In your copy of the data, keep every word exact and include no pictures.

── Data provided

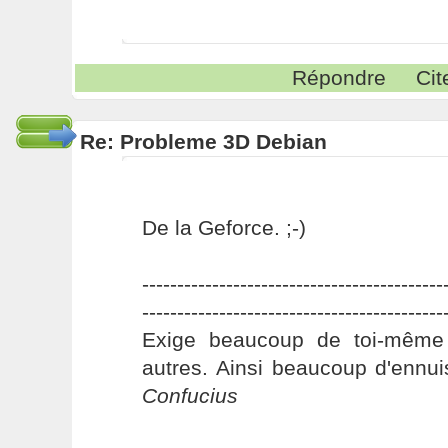
Répondre
Cit
Re: Probleme 3D Debian
De la Geforce. ;-)
-------------------------------------------
-------------------------------------------
Exige beaucoup de toi-même
autres. Ainsi beaucoup d'ennui
Confucius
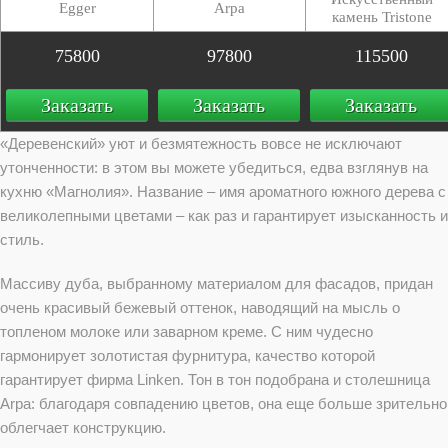
Egger
Arpa
камень Tristone
75800
97800
115500
Заказать
Заказать
Заказать
«Деревенский» уют и безмятежность вовсе не исключают
утонченности: в этом вы можете убедиться, едва взглянув на
кухню «Магнолия». Название – имя ароматного южного дерева с
великолепными цветами – как раз и гарантирует изысканность и
стиль.
Массиву дуба, выбранному материалом для фасадов, придан
очень красивый бежевый оттенок, наводящий на мысль о
топленом молоке или заварном креме. С ним чудесно
гармонирует золотистая фурнитура, качество которой
гарантирует фирма Linken. Тон в тон подобрана и столешница
Arpa: благодаря совпадению цветов, она еще больше зрительно
облегчает конструкцию.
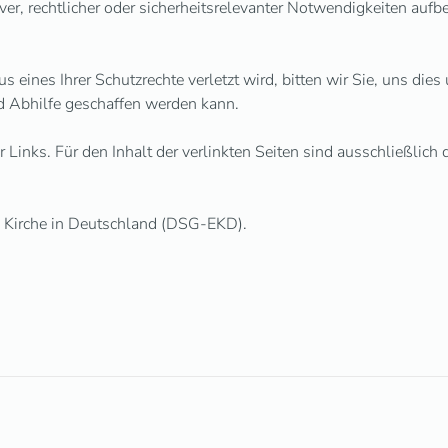
iver, rechtlicher oder sicherheitsrelevanter Notwendigkeiten au
us eines Ihrer Schutzrechte verletzt wird, bitten wir Sie, uns d
d Abhilfe geschaffen werden kann.
Links. Für den Inhalt der verlinkten Seiten sind ausschließlich 
n Kirche in Deutschland (DSG-EKD).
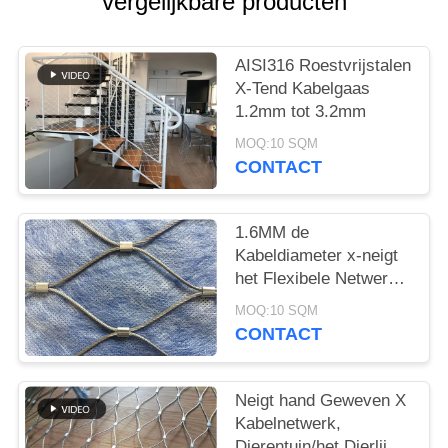
vergelijkbare producten
AISI316 Roestvrijstalen
X-Tend Kabelgaas
1.2mm tot 3.2mm
MOQ:10 SQM
CONTACT
1.6MM de
Kabeldiameter x-neigt
het Flexibele Netwerk
van de Roestvrij
MOQ:10 SQM
staalkabel voor Groene
CONTACT
Muur
Neigt hand Geweven X
Kabelnetwerk,
Dierentuin/het Dierlijke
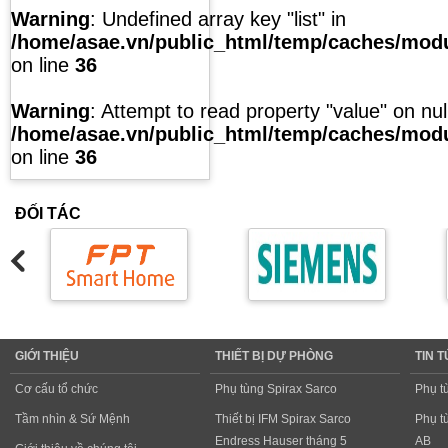
Warning
: Undefined array key "list" in
/home/asae.vn/public_html/temp/caches/modul
on line
36
Warning
: Attempt to read property "value" on null
/home/asae.vn/public_html/temp/caches/modul
on line
36
ĐỐI TÁC
GIỚI THIỆU
THIẾT BỊ DỰ PHÒNG
TIN 
Cơ cấu tổ chức
Phụ tùng Spirax Sarco
Phụ t
Tầm nhìn & Sứ Mệnh
Thiết bị IFM Spirax Sarco
Phụ t
Endress Hauser tháng 5
AB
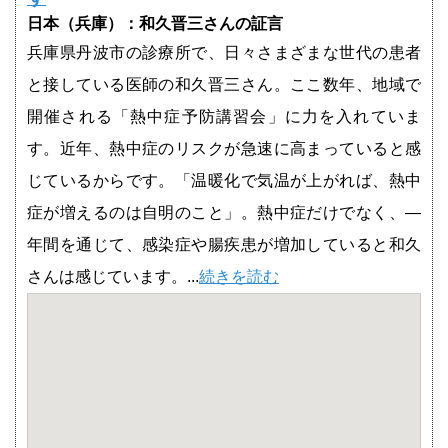
日本（兵庫）：和久晋三さんの証言
兵庫県丹波市の診療所で、日々さまざまな世代の患者
と接している医師の和久晋三さん。ここ数年、地域で
開催される「熱中症予防講習会」に力を入れていま
す。近年、熱中症のリスクが急速に高まっていると感
じているからです。「温暖化で気温が上がれば、熱中
症が増えるのは自明のこと」。熱中症だけでなく、―
年間を通じて、感染症や腸疾患が増加していると和久
さんは感じています。...
続きを読む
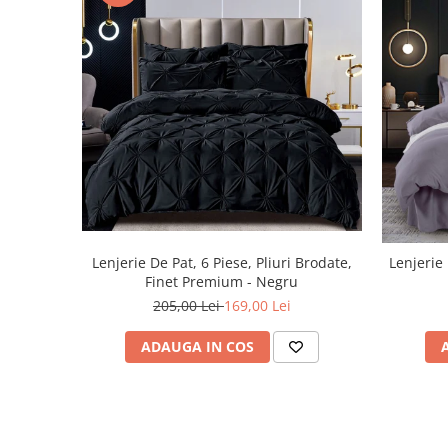
Lenjerie De Pat, 6 Piese, Pliuri Brodate,
Lenjerie 
Finet Premium - Negru
205,00 Lei
169,00 Lei
ADAUGA IN COS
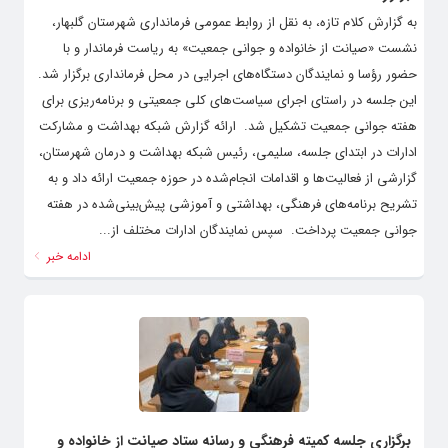
به گزارش کلام تازه، به نقل از روابط عمومی فرمانداری شهرستان گلبهار،
نشست «صیانت از خانواده و جوانی جمعیت» به ریاست فرماندار و با
حضور رؤسا و نمایندگان دستگاه‌های اجرایی در محل فرمانداری برگزار شد.
این جلسه در راستای اجرای سیاست‌های کلی جمعیتی و برنامه‌ریزی برای
هفته جوانی جمعیت تشکیل شد. ‌ ارائه گزارش شبکه بهداشت و مشارکت
ادارات در ابتدای جلسه، سلیمی، رئیس شبکه بهداشت و درمان شهرستان،
گزارشی از فعالیت‌ها و اقدامات انجام‌شده در حوزه جمعیت ارائه داد و به
تشریح برنامه‌های فرهنگی، بهداشتی و آموزشی پیش‌بینی‌شده در هفته
جوانی جمعیت پرداخت. ‌ سپس نمایندگان ادارات مختلف از...
ادامه خبر
برگزاری جلسه کمیته فرهنگی و رسانه ستاد صیانت از خانواده و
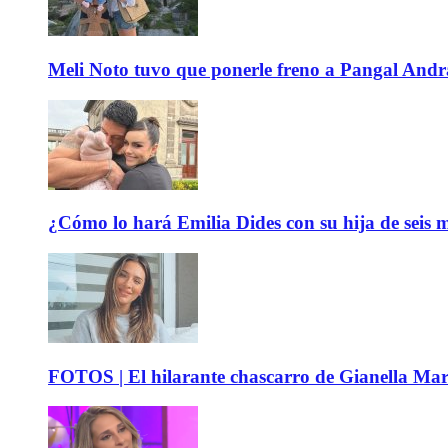
Meli Noto tuvo que ponerle freno a Pangal Andrad
¿Cómo lo hará Emilia Dides con su hija de seis me
FOTOS | El hilarante chascarro de Gianella Mare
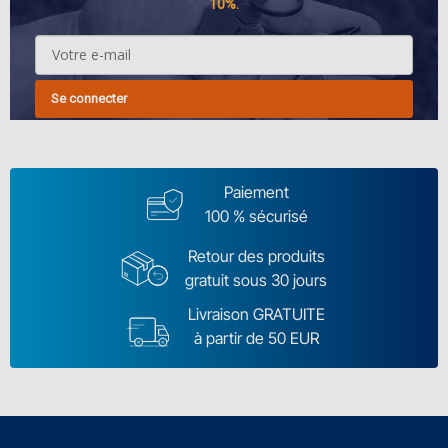
10%.
Se connecter
Paiement
100 % sécurisé
Retour des produits
gratuit sous 30 jours
Livraison GRATUITE
à partir de 50 EUR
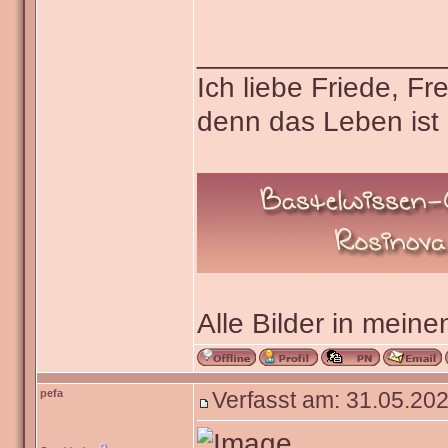
_______________
Ich liebe Friede, F
denn das Leben ist 
Alle Bilder in meine
pefa
Verfasst am: 31.05.202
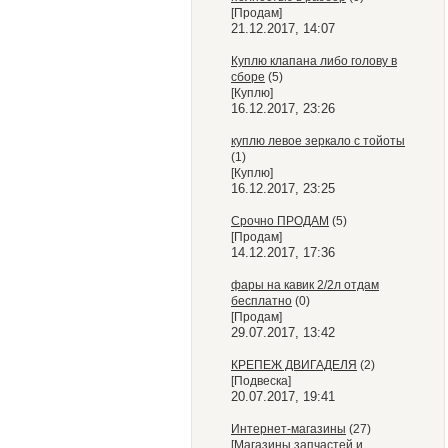
[Продам]
21.12.2017, 14:07
Куплю клапана либо голову в
сборе
(5)
[Куплю]
16.12.2017, 23:26
куплю левое зеркало с тойоты
(1)
[Куплю]
16.12.2017, 23:25
Срочно ПРОДАМ
(5)
[Продам]
14.12.2017, 17:36
фары на кавик 2/2л отдам
бесплатно
(0)
[Продам]
29.07.2017, 13:42
КРЕПЕЖ ДВИГАДЕЛЯ
(2)
[Подвеска]
20.07.2017, 19:41
Интернет-магазины
(27)
[Магазины запчастей и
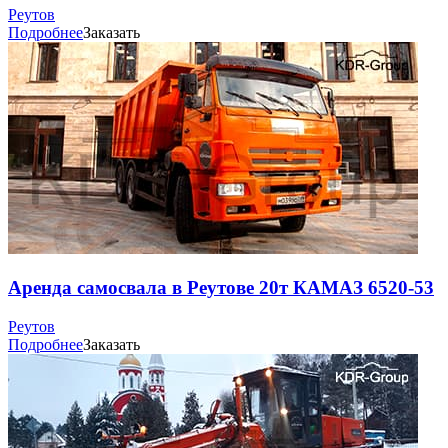
Реутов
Подробнее
Заказать
Аренда самосвала в Реутове 20т КАМАЗ 6520-53
Реутов
Подробнее
Заказать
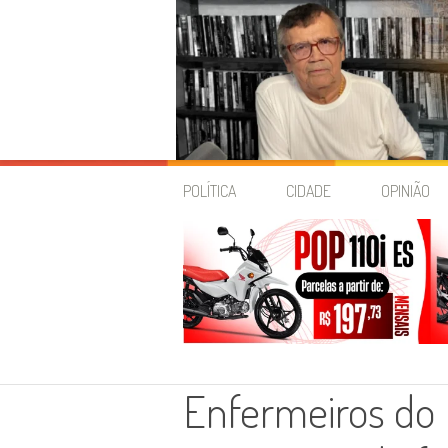
Skip
to
POLÍTICA
CIDADE
OPINIÃO
content
Enfermeiros do 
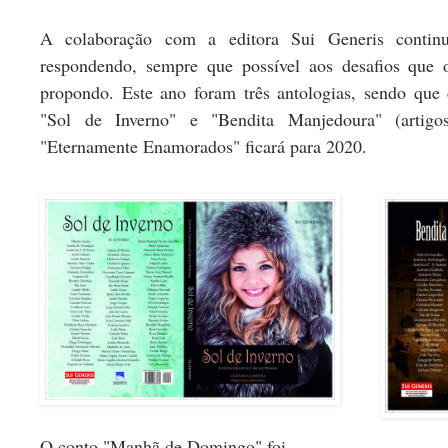
A colaboração com a editora Sui Generis conti
respondendo, sempre que possível aos desafios que
propondo. Este ano foram três antologias, sendo que 
"Sol de Inverno" e "Bendita Manjedoura" (artigos 
"Eternamente Enamorados" ficará para 2020.
O conto "Manhã de Domingo" foi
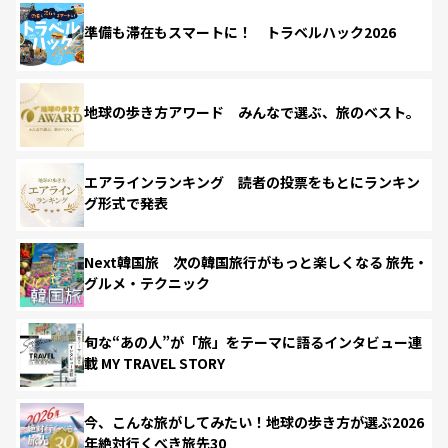
準備も滞在もスマートに！ トラベルハック2026
地球の歩き方アワード みんなで選ぶ、旅のベスト。
エアラインランキング 読者の投票をもとにランキン
グ形式で発表
Next韓国旅 次の韓国旅行がもっと楽しくなる 旅先・
グルメ・テクニック
旬な“あの人”が「旅」をテーマに語るインタビュー連
載 MY TRAVEL STORY
今、こんな旅がしてみたい！地球の歩き方が選ぶ2026
年絶対行くべき旅先30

────

» **Exercise output**:
Répondre
Cit
Re: Probleme 3D Debian
De la Geforce. ;-)
-------------------------------------------
-------------------------------------------
Exige beaucoup de toi-même
autres. Ainsi beaucoup d'ennui
Confucius
Egger
Arpa
камень Tristone
75800
97800
115500
Заказать
Заказать
Заказать
«Деревенский» уют и безмятежность вовсе не исключают
утонченности: в этом вы можете убедиться, едва взглянув на
кухню «Магнолия». Название – имя ароматного южного дерева с
великолепными цветами – как раз и гарантирует изысканность и
стиль.
Массиву дуба, выбранному материалом для фасадов, придан
очень красивый бежевый оттенок, наводящий на мысль о
топленом молоке или заварном креме. С ним чудесно
гармонирует золотистая фурнитура, качество которой
гарантирует фирма Linken. Тон в тон подобрана и столешница
Arpa: благодаря совпадению цветов, она еще больше зрительно
облегчает конструкцию.
iver, rechtlicher oder sicherheitsrelevanter Notwendigkeiten au
us eines Ihrer Schutzrechte verletzt wird, bitten wir Sie, uns d
d Abhilfe geschaffen werden kann.
Links. Für den Inhalt der verlinkten Seiten sind ausschließlich 
n Kirche in Deutschland (DSG-EKD).
vergelijkbare producten
AISI316 Roestvrijstalen
X-Tend Kabelgaas
1.2mm tot 3.2mm
MOQ:10 SQM
CONTACT
1.6MM de
Kabeldiameter x-neigt
het Flexibele Netwerk
van de Roestvrij
MOQ:10 SQM
staalkabel voor Groene
CONTACT
Muur
Neigt hand Geweven X
Kabelnetwerk,
Dierentuin/het Dierlijke
Warning
: Undefined array key "list" in
/home/asae.vn/public_html/temp/caches/modul
on line
36
Warning
: Attempt to read property "value" on null
/home/asae.vn/public_html/temp/caches/modul
on line
36
ĐỐI TÁC
GIỚI THIỆU
THIẾT BỊ DỰ PHÒNG
TIN 
Cơ cấu tổ chức
Phụ tùng Spirax Sarco
Phụ t
Tầm nhìn & Sứ Mệnh
Thiết bị IFM Spirax Sarco
Phụ t
Endress Hauser tháng 5
AB
日本（兵庫）：和久晋三さんの証言
兵庫県丹波市の診療所で、日々さまざまな世代の患者
と接している医師の和久晋三さん。ここ数年、地域で
開催される「熱中症予防講習会」に力を入れていま
す。近年、熱中症のリスクが急速に高まっていると感
じているからです。「温暖化で気温が上がれば、熱中
症が増えるのは自明のこと」。熱中症だけでなく、―
年間を通じて、感染症や腸疾患が増加していると和久
さんは感じています。...
続きを読む
Lenjerie De Pat, 6 Piese, Pliuri Brodate,
Lenjerie 
Finet Premium - Negru
205,00 Lei
169,00 Lei
ADAUGA IN COS
به گزارش کلام تازه، به نقل از روابط عمومی فرمانداری شهرستان گلبهار،
نشست «صیانت از خانواده و جوانی جمعیت» به ریاست فرماندار و با
حضور رؤسا و نمایندگان دستگاه‌های اجرایی در محل فرمانداری برگزار شد.
این جلسه در راستای اجرای سیاست‌های کلی جمعیتی و برنامه‌ریزی برای
هفته جوانی جمعیت تشکیل شد. ‌ ارائه گزارش شبکه بهداشت و مشارکت
ادارات در ابتدای جلسه، سلیمی، رئیس شبکه بهداشت و درمان شهرستان،
گزارشی از فعالیت‌ها و اقدامات انجام‌شده در حوزه جمعیت ارائه داد و به
تشریح برنامه‌های فرهنگی، بهداشتی و آموزشی پیش‌بینی‌شده در هفته
جوانی جمعیت پرداخت. ‌ سپس نمایندگان ادارات مختلف از...
ادامه خبر
برگزاری جلسه کمیته فرهنگی و رسانه ستاد صیانت از خانواده و
Meli Noto tuvo que ponerle freno a Pangal Andrad
¿Cómo lo hará Emilia Dides con su hija de seis me
FOTOS | El hilarante chascarro de Gianella Mare
10%.
Se connecter
Paiement
100 % sécurisé
Retour des produits
gratuit sous 30 jours
Livraison GRATUITE
à partir de 50 EUR
_______________
Ich liebe Friede, F
denn das Leben ist 
Alle Bilder in meine
pefa
Verfasst am: 31.05.202
[Продам]
21.12.2017, 14:07
Куплю клапана либо голову в
сборе
(5)
[Куплю]
16.12.2017, 23:26
куплю левое зеркало с тойоты
(1)
[Куплю]
16.12.2017, 23:25
Срочно ПРОДАМ
(5)
[Продам]
14.12.2017, 17:36
фары на кавик 2/2л отдам
бесплатно
(0)
[Продам]
29.07.2017, 13:42
КРЕПЕЖ ДВИГАДЕЛЯ
(2)
[Подвеска]
20.07.2017, 19:41
Интернет-магазины
(27)
[Магазины запчастей и
Реутов
Подробнее
Заказать
Аренда самосвала в Реутове 20т КАМАЗ 6520-53
Реутов
Подробнее
Заказать
Skip
to
POLÍTICA
CIDADE
OPINIÃO
content
Enfermeiros do 
A colaboração com a editora Sui Generis conti
respondendo, sempre que possível aos desafios que
propondo. Este ano foram três antologias, sendo que 
"Sol de Inverno" e "Bendita Manjedoura" (artigos 
"Eternamente Enamorados" ficará para 2020.
O conto "Manhã de Domingo" foi
準備も滞在もスマートに！ トラベルハック2026
地球の歩き方アワード みんなで選ぶ、旅のベスト。
エアラインランキング 読者の投票をもとにランキン
グ形式で発表
Next韓国旅 次の韓国旅行がもっと楽しくなる 旅先・
グルメ・テクニック
旬な“あの人”が「旅」をテーマに語るインタビュー連
載 MY TRAVEL STORY
今、こんな旅がしてみたい！地球の歩き方が選ぶ2026
年絶対行くべき旅先30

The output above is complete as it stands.